I was press secretary and director-general for press and public relations at the Japanese Ministry of Foreign Affairs, Permanent Delegate of Japan to UNESCO, and Ambassador Extraordinary and Plenipotentiary of Japan to Hungary, among other roles. In a world of high liquidity and uncertainty, I hope to help build the value of the MGC Group, making the most of the experience and knowledge I have accumulated on the global stage.

I will oversee and advise from the standpoint of seeing both the trees and the forest, which I customarily do in my personal life. Speaking in a more nuanced way, I try to keep an eye on the big picture of our corporate organization, personnel, products, and related trends as we get down to the work at hand. I think it is increasingly important to envision the future of industry and human life as we sculpt the culture of our technology-based company and continue refining our original technologies as we dialogue with customers worldwide.

Messages from New Outside Directors

Mihoko ManabeOutside Director
Former Board Director, Moody’s Japan K.K.
Outside Director and Member of the Audit and Supervisory Committee,
TORII PHARMACEUTICAL CO., LTD.
Financial Advisor (sole proprietor)
Sustainability Expert, MPower Partners Fund

Photo: Outside Director Mihoko Manabe

To improve PBR and ROE, I want to enhance communication with shareholders and institutional investors abroad

I have been working in the global financial industry, more specifically in the corporate finance segment in Japan and the US, analyzing corporations for many years. I hope to contribute to MGC’s board discussions, making the most of my experience assessing and analyzing the business plans and capital policies of over a thousand corporations.

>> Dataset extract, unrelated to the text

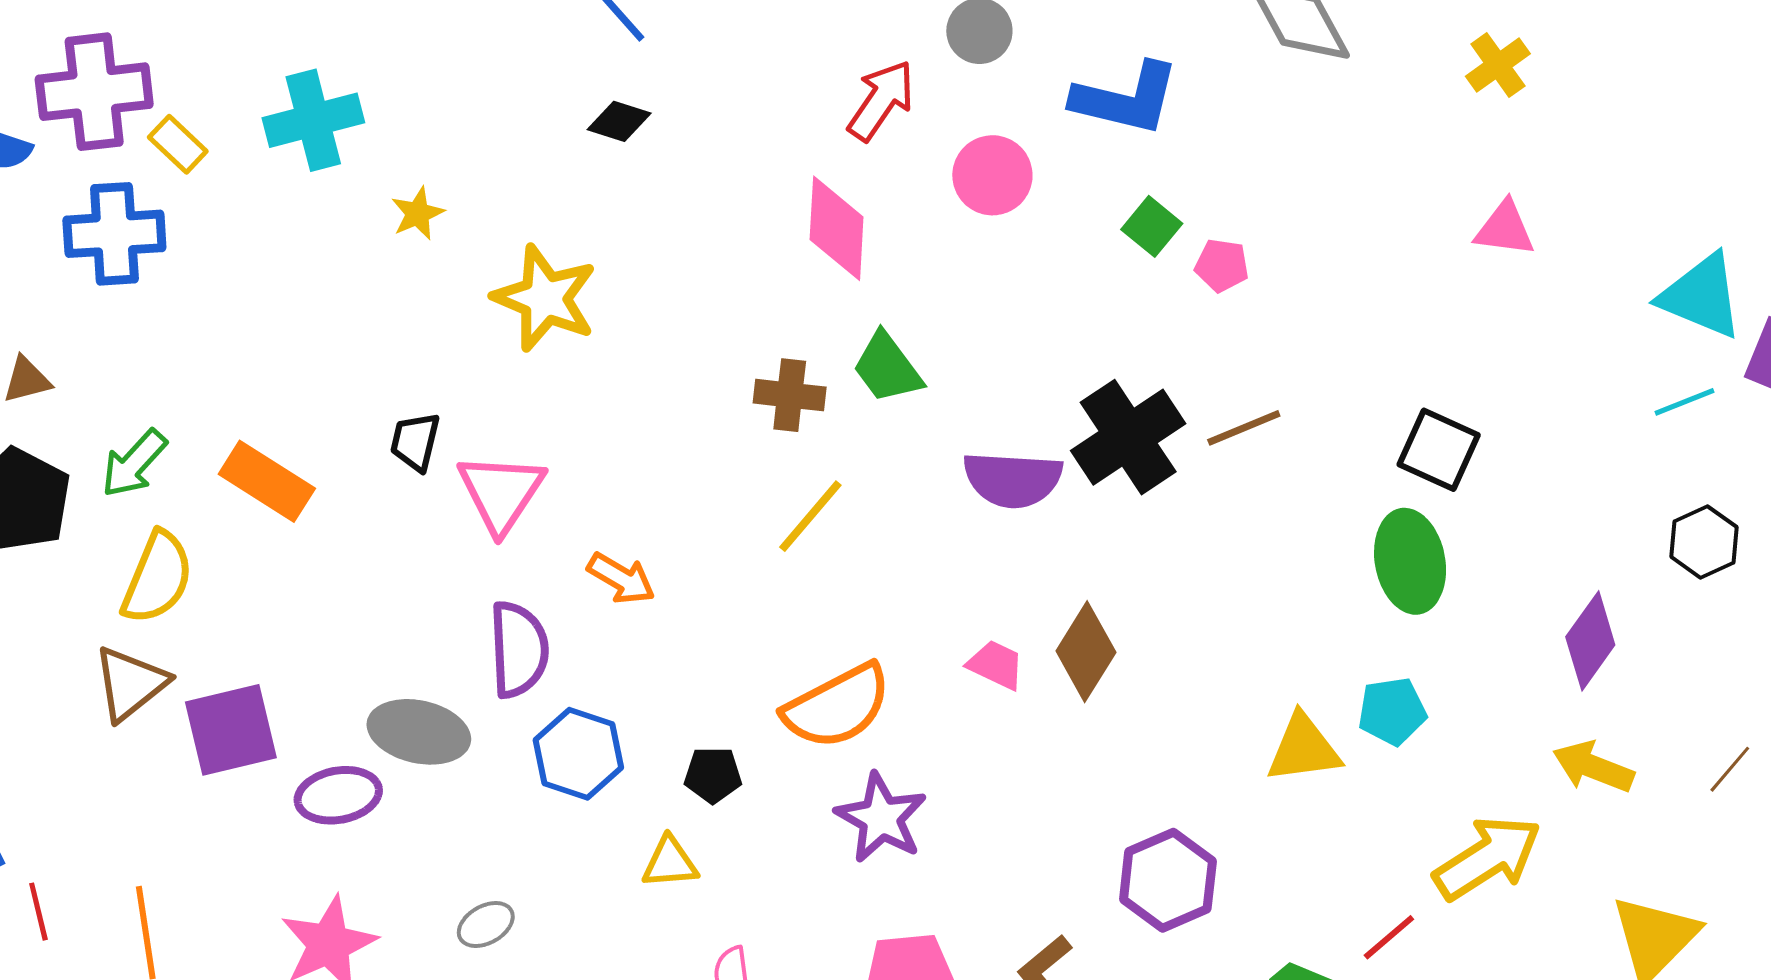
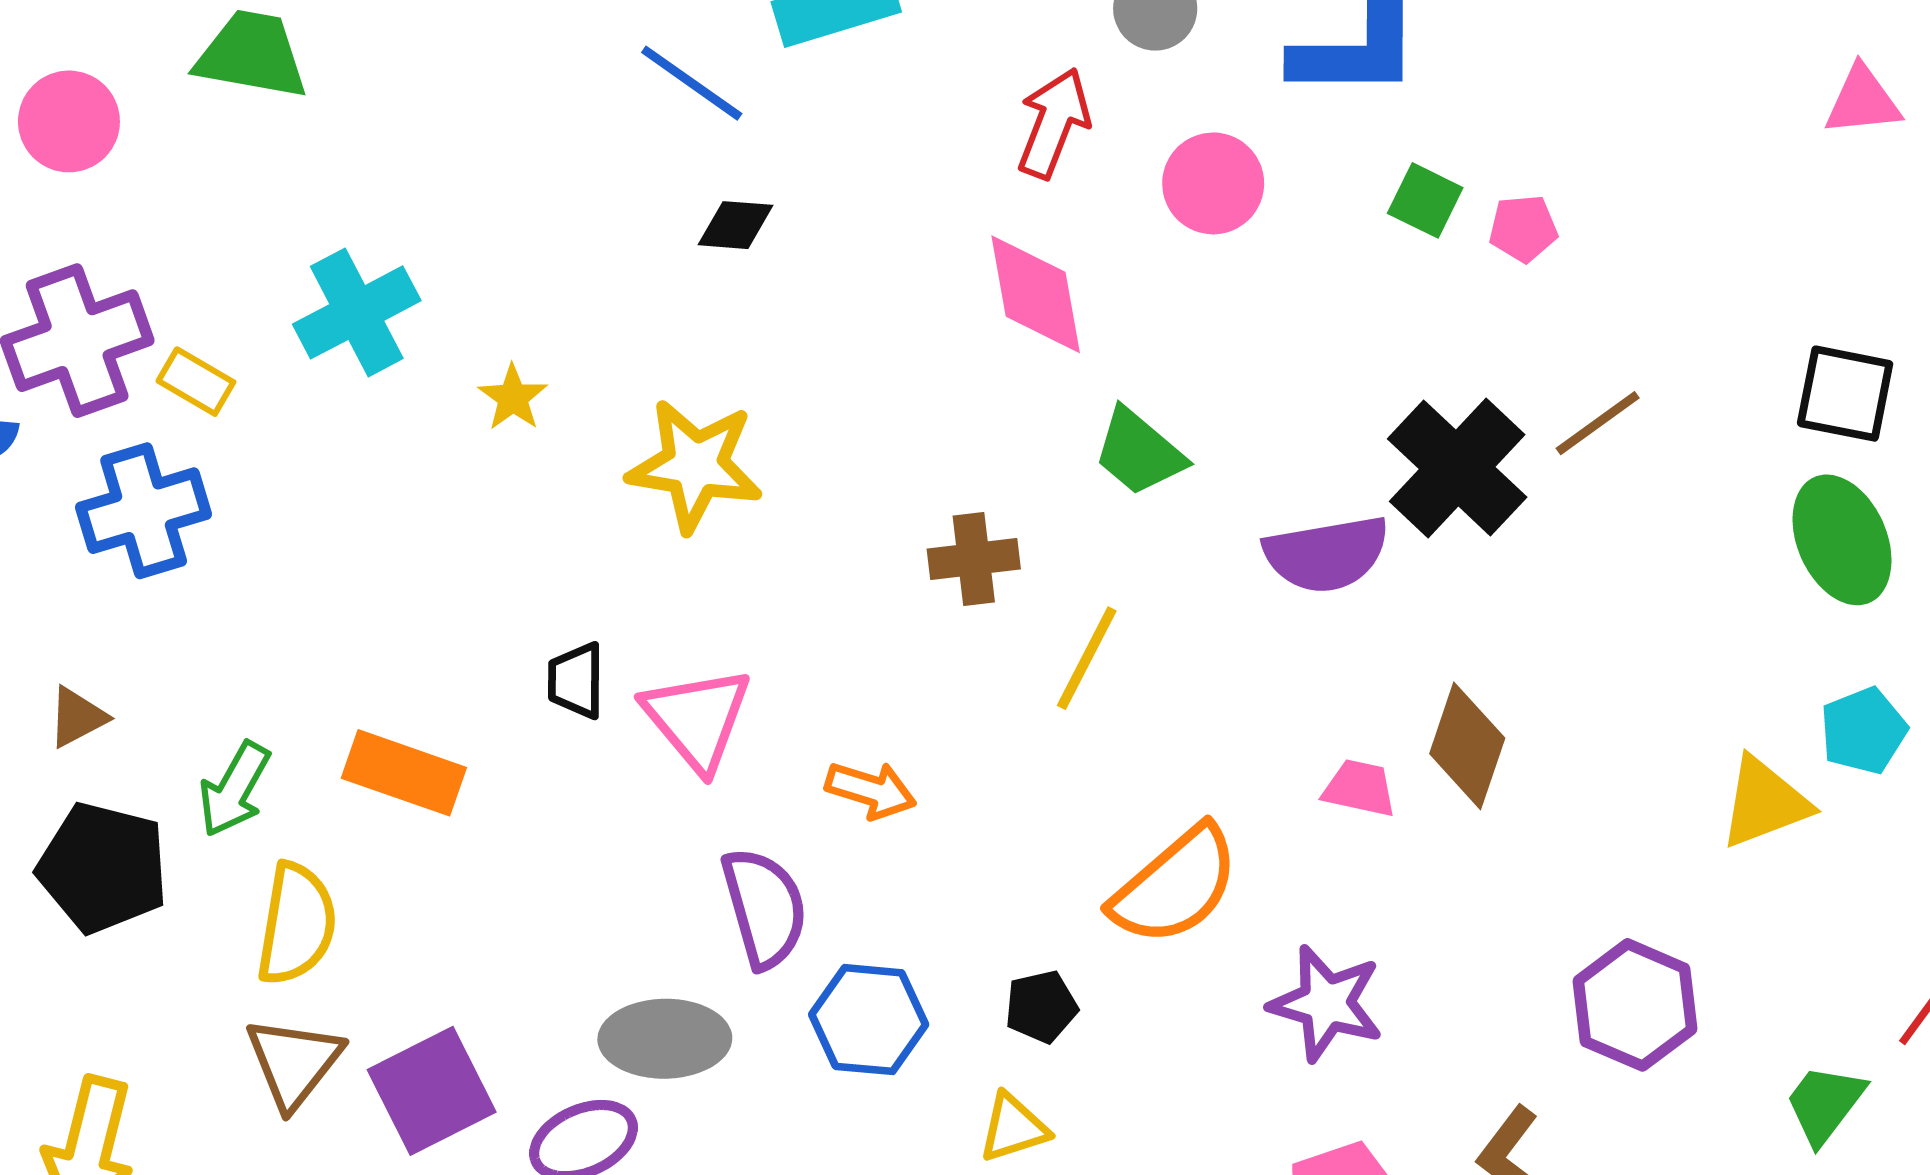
brown cross: (790, 395) -> (974, 559), moved
purple star: (881, 818) -> (1326, 1003), moved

To help guide the Group to sustainable long-term growth, I think it is perfectly reasonable to undertake strategies to enhance the resilience of our business portfolio by focusing management resources on our Uniqueness & Presence businesses, which are unlikely to be copied by other companies. MGC clearly has unique strengths and presence, with a vertically integrated business model, many products with top shares in global markets, and a track record of new product innovation. I hope to see new, edgy businesses inheriting these strengths. The chemical manufacturer business model customarily requires years of R&D effort and equipment investment to yield profits. During the investment cycle, I think it is important to keep two factors in balance: maintaining a strong balance sheet to ease funds procurement and allocating capital for strong investor returns.

I see a lot of room for improvement in our current PBR and ROE figures. To help our shareholders and investors accurately assess the growth potential and future value of the MGC Group, it is important to explain and accurately convey relationships between our results and progress with ongoing growth strategies, and clearly communicate the financial strategies and capital policies that reflect our priorities. In my career, I spent a long time in the US, and have built ample experience in working with institutional investors abroad, so I want to provide advice to help build and reinforce those relationships.